→ What the task requires: Since the records include pictures, leave those out while you reproduce exactly and only the lines from the one containing "INVICTA biely egreš na kmeni" through the one containing "сладкие, с выраженным", inclusive.

Page images and extracted text:
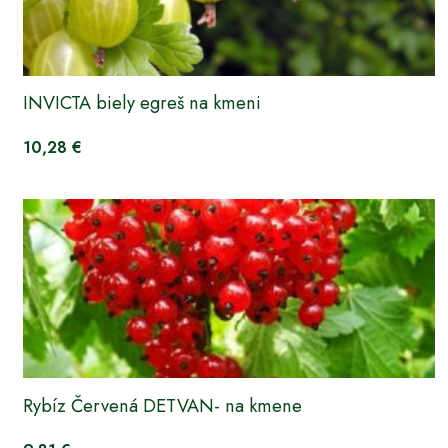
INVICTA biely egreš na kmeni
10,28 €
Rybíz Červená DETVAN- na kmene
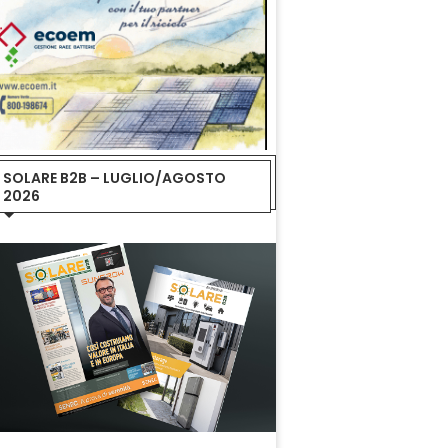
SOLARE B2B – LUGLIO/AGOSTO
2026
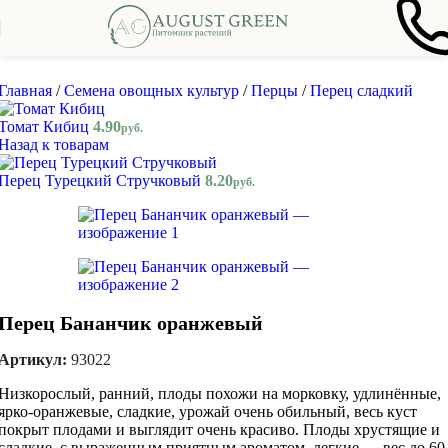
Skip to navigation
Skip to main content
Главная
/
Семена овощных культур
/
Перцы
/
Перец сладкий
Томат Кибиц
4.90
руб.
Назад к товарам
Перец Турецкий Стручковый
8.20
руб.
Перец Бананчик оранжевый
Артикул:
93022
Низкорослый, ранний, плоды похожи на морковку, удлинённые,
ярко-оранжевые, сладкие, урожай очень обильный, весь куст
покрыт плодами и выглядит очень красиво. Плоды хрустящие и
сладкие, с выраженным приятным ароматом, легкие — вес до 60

==

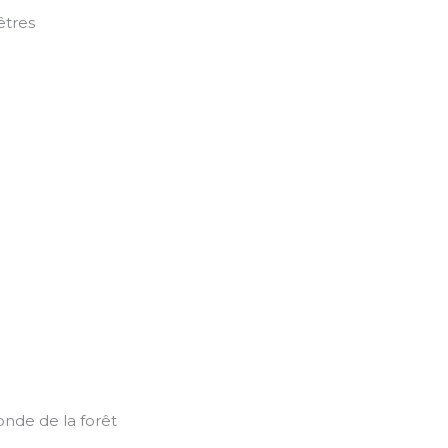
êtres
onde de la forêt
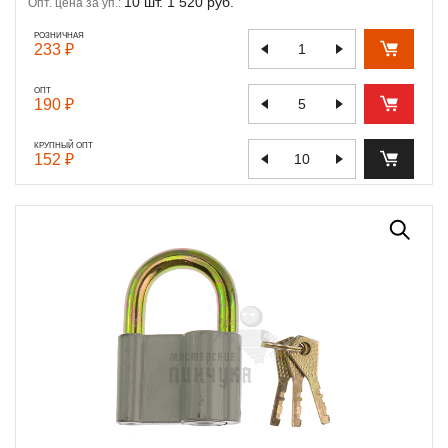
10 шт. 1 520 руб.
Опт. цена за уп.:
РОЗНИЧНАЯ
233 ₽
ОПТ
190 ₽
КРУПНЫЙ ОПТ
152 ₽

→ Exercise result:
INVICTA biely egreš na kmeni
10,28 €
Rybíz Červená DETVAN- na kmene
SOLARE B2B – LUGLIO/AGOSTO
2026
Skip to navigation
Skip to main content
Главная
/
Семена овощных культур
/
Перцы
/
Перец сладкий
Томат Кибиц
4.90
руб.
Назад к товарам
Перец Турецкий Стручковый
8.20
руб.
Перец Бананчик оранжевый
Артикул:
93022
Низкорослый, ранний, плоды похожи на морковку, удлинённые,
ярко-оранжевые, сладкие, урожай очень обильный, весь куст
покрыт плодами и выглядит очень красиво. Плоды хрустящие и
сладкие, с выраженным приятным ароматом, легкие — вес до 60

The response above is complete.